[Items listed in a dataset]
BEGIN

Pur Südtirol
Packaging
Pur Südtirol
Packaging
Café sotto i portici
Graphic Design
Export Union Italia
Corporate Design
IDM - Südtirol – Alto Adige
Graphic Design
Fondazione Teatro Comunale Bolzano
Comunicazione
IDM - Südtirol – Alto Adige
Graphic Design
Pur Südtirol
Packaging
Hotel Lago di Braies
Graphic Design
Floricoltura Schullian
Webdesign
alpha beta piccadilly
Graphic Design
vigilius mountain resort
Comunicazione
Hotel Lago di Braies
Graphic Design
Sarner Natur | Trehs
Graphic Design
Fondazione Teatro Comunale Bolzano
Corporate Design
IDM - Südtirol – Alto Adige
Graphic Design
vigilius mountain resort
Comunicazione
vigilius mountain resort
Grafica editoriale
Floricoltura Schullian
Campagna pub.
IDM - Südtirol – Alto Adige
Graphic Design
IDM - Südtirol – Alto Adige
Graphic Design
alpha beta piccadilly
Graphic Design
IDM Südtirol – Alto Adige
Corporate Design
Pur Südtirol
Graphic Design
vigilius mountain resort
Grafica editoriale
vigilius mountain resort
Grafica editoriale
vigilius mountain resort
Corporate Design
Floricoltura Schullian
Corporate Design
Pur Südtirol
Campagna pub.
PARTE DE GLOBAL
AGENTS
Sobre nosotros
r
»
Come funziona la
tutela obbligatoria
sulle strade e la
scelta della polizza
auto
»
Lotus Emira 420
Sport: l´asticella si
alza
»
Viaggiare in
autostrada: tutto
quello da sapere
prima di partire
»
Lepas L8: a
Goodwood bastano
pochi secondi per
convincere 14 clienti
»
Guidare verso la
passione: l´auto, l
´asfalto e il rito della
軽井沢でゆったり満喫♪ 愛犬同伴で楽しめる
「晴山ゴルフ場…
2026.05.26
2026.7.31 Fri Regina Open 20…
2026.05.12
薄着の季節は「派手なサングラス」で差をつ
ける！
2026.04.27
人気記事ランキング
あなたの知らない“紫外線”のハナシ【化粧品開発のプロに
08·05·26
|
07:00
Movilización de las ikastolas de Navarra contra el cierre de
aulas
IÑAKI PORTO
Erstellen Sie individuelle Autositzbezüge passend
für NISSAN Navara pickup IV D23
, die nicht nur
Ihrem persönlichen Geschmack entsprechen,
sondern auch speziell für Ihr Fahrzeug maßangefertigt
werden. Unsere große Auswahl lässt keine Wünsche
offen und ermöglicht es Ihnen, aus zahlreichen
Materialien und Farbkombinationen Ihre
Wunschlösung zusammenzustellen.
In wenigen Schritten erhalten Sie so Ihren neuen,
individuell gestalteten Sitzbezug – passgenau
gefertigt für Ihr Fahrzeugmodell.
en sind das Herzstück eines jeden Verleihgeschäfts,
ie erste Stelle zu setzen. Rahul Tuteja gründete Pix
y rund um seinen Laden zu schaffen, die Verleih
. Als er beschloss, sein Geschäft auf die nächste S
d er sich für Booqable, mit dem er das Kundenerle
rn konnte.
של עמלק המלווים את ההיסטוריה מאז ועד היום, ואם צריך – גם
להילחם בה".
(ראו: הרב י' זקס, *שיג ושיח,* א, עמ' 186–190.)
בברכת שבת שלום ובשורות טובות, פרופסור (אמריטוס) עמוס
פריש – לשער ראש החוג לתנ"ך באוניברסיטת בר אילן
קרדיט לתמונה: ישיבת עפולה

END

→ Exercise instructions:
Reproduce all the data exactly. Include every line.

→ Output:
Pur Südtirol
Packaging
Pur Südtirol
Packaging
Café sotto i portici
Graphic Design
Export Union Italia
Corporate Design
IDM - Südtirol – Alto Adige
Graphic Design
Fondazione Teatro Comunale Bolzano
Comunicazione
IDM - Südtirol – Alto Adige
Graphic Design
Pur Südtirol
Packaging
Hotel Lago di Braies
Graphic Design
Floricoltura Schullian
Webdesign
alpha beta piccadilly
Graphic Design
vigilius mountain resort
Comunicazione
Hotel Lago di Braies
Graphic Design
Sarner Natur | Trehs
Graphic Design
Fondazione Teatro Comunale Bolzano
Corporate Design
IDM - Südtirol – Alto Adige
Graphic Design
vigilius mountain resort
Comunicazione
vigilius mountain resort
Grafica editoriale
Floricoltura Schullian
Campagna pub.
IDM - Südtirol – Alto Adige
Graphic Design
IDM - Südtirol – Alto Adige
Graphic Design
alpha beta piccadilly
Graphic Design
IDM Südtirol – Alto Adige
Corporate Design
Pur Südtirol
Graphic Design
vigilius mountain resort
Grafica editoriale
vigilius mountain resort
Grafica editoriale
vigilius mountain resort
Corporate Design
Floricoltura Schullian
Corporate Design
Pur Südtirol
Campagna pub.
PARTE DE GLOBAL
AGENTS
Sobre nosotros
r
»
Come funziona la
tutela obbligatoria
sulle strade e la
scelta della polizza
auto
»
Lotus Emira 420
Sport: l´asticella si
alza
»
Viaggiare in
autostrada: tutto
quello da sapere
prima di partire
»
Lepas L8: a
Goodwood bastano
pochi secondi per
convincere 14 clienti
»
Guidare verso la
passione: l´auto, l
´asfalto e il rito della
軽井沢でゆったり満喫♪ 愛犬同伴で楽しめる
「晴山ゴルフ場…
2026.05.26
2026.7.31 Fri Regina Open 20…
2026.05.12
薄着の季節は「派手なサングラス」で差をつ
ける！
2026.04.27
人気記事ランキング
あなたの知らない“紫外線”のハナシ【化粧品開発のプロに
08·05·26
|
07:00
Movilización de las ikastolas de Navarra contra el cierre de
aulas
IÑAKI PORTO
Erstellen Sie individuelle Autositzbezüge passend
für NISSAN Navara pickup IV D23
, die nicht nur
Ihrem persönlichen Geschmack entsprechen,
sondern auch speziell für Ihr Fahrzeug maßangefertigt
werden. Unsere große Auswahl lässt keine Wünsche
offen und ermöglicht es Ihnen, aus zahlreichen
Materialien und Farbkombinationen Ihre
Wunschlösung zusammenzustellen.
In wenigen Schritten erhalten Sie so Ihren neuen,
individuell gestalteten Sitzbezug – passgenau
gefertigt für Ihr Fahrzeugmodell.
en sind das Herzstück eines jeden Verleihgeschäfts,
ie erste Stelle zu setzen. Rahul Tuteja gründete Pix
y rund um seinen Laden zu schaffen, die Verleih
. Als er beschloss, sein Geschäft auf die nächste S
d er sich für Booqable, mit dem er das Kundenerle
rn konnte.
של עמלק המלווים את ההיסטוריה מאז ועד היום, ואם צריך – גם
להילחם בה".
(ראו: הרב י' זקס, *שיג ושיח,* א, עמ' 186–190.)
בברכת שבת שלום ובשורות טובות, פרופסור (אמריטוס) עמוס
פריש – לשער ראש החוג לתנ"ך באוניברסיטת בר אילן
קרדיט לתמונה: ישיבת עפולה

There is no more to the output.